Ülke genelinde gerçekleşen Kur’an yakma eylemleri, tam anlamıyla ifade özgürlüğü olmasına rağmen, Parlamento bu duyarsız bir şekilde temel hak ve özgürlükleri hiçe sayarak yaklaşıyor. Kamuya açık yerlerde Kur’an yakma eylemlerini cezalandırmak, adeta bir düşünce polisi oluşturmak anlamına geliyor ve bireylerin özgür düşünce ve ifade haklarını yok sayıyor.
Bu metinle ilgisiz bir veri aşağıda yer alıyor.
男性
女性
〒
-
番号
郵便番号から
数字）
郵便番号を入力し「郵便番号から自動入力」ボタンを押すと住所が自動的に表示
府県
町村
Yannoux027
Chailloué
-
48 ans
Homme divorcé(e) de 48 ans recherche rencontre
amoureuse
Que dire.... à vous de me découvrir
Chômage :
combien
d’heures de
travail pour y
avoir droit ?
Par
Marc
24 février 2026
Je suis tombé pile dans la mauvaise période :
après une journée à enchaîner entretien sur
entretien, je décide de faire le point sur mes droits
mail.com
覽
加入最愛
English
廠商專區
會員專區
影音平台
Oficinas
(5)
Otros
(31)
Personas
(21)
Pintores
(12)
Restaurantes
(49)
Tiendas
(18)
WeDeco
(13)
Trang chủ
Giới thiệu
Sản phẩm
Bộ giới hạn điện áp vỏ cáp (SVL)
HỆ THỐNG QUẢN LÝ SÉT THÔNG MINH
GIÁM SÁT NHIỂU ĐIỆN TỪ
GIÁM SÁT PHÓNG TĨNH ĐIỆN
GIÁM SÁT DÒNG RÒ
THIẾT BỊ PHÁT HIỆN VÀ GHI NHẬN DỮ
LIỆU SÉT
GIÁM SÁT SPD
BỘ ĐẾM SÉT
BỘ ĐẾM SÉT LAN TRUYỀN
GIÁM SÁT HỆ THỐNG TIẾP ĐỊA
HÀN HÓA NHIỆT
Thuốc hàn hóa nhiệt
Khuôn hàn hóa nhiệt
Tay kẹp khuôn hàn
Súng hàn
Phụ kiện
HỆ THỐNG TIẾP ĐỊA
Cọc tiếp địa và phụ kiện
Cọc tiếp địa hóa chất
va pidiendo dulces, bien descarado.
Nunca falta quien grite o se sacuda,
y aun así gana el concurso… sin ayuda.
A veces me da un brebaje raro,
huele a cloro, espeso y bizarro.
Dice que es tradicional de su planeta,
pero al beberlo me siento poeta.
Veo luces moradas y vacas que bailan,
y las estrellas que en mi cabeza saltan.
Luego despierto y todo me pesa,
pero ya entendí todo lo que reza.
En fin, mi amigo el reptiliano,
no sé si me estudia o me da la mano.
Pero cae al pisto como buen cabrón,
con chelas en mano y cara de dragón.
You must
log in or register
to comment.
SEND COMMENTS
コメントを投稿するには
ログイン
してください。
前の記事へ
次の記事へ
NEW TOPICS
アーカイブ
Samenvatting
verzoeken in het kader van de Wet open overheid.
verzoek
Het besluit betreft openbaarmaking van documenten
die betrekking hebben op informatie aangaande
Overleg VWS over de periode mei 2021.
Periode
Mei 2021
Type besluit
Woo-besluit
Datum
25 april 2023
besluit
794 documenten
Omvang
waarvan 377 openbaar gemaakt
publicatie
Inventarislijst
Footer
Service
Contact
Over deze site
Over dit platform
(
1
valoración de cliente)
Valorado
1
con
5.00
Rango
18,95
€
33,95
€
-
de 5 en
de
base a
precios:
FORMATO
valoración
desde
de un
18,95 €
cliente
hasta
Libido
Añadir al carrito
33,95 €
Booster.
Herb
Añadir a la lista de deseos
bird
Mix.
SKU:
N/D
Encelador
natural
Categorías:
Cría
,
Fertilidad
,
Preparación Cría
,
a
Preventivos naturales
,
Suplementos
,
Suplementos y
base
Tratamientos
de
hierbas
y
Yasaya karşı çıkanlar, haklı olarak, bu tür kısıtlamaların liberal özgürlükleri zayıflatacağını ve demokratik değerleri tehlikeye atacağını savunuyor. Hükûmetin, yasanın ifade özgürlüğüne etki etmeyeceği iddiası ise gerçek dışı ve savunulamaz. Herhangi bir din veya inanç sistemi, eleştirilmeye ve sorgulanmaya açık olmalıdır. Ancak bu yasa, eleştiriyi bastırmayı amaçlayarak demokratik değerlere ihanet ediyor.
Danimarka’da bu yıl gerçekleşen çok sayıdaki Kur’an yakma eylemi, ülkede derin bir ayrışmaya ve gerilime yol açtı. Ancak bu yeni yasa, sorunun kaynağına yönelik etkili bir çözüm sunmak yerine, ifade özgürlüğünü daha da kısıtlıyor ve toplumsal kutuplaşmayı arttırıyor. Bu kararı utanç verici buluyor, Danimarka’da ifade özgürlüğünü savunan gruplarla dayanışma içinde olduğumuzu belirtiyoruz. İnanıyoruz ki Danimarka Parlamentosunun bu kararı, demokrasiye darbe vuran bir adım olarak tarihe geçecek.